Basque Country Comes to Alberta Street
King · Portland · Spanish · Visit Website ↗
Reviewed June 17, 2026
Wingman Metrics
The wine list at Urdaneta reads like a passport stamp collection from the Iberian Peninsula — Basque txakoli, Galician albariño, Jerez sherry, and Ribera del Duero all show up in a compact, focused lineup. It's not trying to be everything to everyone, which is exactly right for a tapas spot this size. You get the sense someone actually thought about what goes with food here.
The list stays tight at roughly 40–70 labels, but those labels are doing real work. The Basque and Galician whites anchor the program — txakoli and albariño are natural fits for a seafood-forward tapas menu and Urdaneta leans into that hard. Rioja and Ribera del Duero cover the red side without overcomplicating things, and the inclusion of Manzanilla Sherry from Hidalgo La Gitana signals that someone in this kitchen actually drinks wine. Cava from Penedès rounds out the bubbles department and makes a strong case for not ordering cocktails. The gaps — no real French or Italian crossover, limited skin-contact options — are fine given the concept.
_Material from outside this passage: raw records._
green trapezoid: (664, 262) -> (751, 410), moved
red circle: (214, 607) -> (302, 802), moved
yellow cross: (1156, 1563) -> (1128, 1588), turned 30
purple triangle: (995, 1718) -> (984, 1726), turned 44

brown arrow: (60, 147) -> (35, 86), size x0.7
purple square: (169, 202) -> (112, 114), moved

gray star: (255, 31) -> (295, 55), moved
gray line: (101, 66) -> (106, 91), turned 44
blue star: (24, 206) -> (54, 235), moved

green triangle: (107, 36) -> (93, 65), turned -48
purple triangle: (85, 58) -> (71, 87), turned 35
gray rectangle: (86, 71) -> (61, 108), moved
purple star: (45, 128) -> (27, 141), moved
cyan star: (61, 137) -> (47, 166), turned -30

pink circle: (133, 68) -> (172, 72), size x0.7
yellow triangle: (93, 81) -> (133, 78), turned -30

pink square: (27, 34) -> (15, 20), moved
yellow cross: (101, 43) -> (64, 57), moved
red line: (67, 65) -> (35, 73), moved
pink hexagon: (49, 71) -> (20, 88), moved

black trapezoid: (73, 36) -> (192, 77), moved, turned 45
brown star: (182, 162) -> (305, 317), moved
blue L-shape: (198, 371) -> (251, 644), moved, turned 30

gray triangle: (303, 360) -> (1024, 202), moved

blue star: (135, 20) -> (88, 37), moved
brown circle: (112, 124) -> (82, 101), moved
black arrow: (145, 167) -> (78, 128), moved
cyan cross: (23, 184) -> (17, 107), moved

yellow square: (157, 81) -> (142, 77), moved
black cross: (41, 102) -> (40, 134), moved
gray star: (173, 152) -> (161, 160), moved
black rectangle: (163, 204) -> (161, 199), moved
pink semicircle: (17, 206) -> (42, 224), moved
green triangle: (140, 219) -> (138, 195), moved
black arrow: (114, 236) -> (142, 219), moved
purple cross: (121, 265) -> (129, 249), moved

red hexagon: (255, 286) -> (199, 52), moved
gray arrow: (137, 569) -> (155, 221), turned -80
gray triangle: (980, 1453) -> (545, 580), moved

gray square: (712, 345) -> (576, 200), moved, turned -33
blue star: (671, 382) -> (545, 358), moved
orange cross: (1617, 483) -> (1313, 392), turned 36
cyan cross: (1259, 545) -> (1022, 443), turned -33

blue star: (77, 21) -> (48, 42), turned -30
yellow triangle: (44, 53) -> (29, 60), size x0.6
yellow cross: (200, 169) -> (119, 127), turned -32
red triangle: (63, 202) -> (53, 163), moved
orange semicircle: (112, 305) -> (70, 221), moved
Eight to twelve pours by the glass puts Urdaneta in solid territory for a neighborhood tapas spot. Prices run $11–$18 a glass, which is honest for Portland's current market. The rotation doesn't appear to change much, but when your anchors are txakoli and Manzanilla, you don't need to chase novelty.
Manzanilla Sherry, Hidalgo La Gitana — $11
Manzanilla at this price point is almost always the smartest order at a Spanish spot. La Gitana is a benchmark producer — briny, bone-dry, and criminally underpriced relative to what it delivers alongside salty tapas.
Txakoli (Basque Country)
Most diners still don't know what txakoli is, which means more for the rest of us. The low-alcohol, high-acid, slightly effervescent Basque white is made for exactly this kind of eating — it cuts through everything, never gets heavy, and makes a 10-tapa spread feel totally manageable.
Cava (Penedès)
Cava is fine, but at a restaurant this locked into Basque identity, ordering generic sparkling wine feels like a missed opportunity. The txakoli is right there. Use it.
Albariño, Rías Baixas + Octopus tapas
Albariño and octopus is one of the great no-brainer combinations in Spanish cuisine — the wine's citrus-driven acidity and slight salinity mirror the ocean in the dish without overpowering the char. It's the kind of pairing that makes you feel like you made a smart decision.
🎲 The Bottom Line
Urdaneta isn't trying to run a wine bar — it's trying to run a great Spanish tapas spot, and the wine list earns its keep by staying honest to that mission. If you care about drinking something that actually makes sense with your food, this list delivers.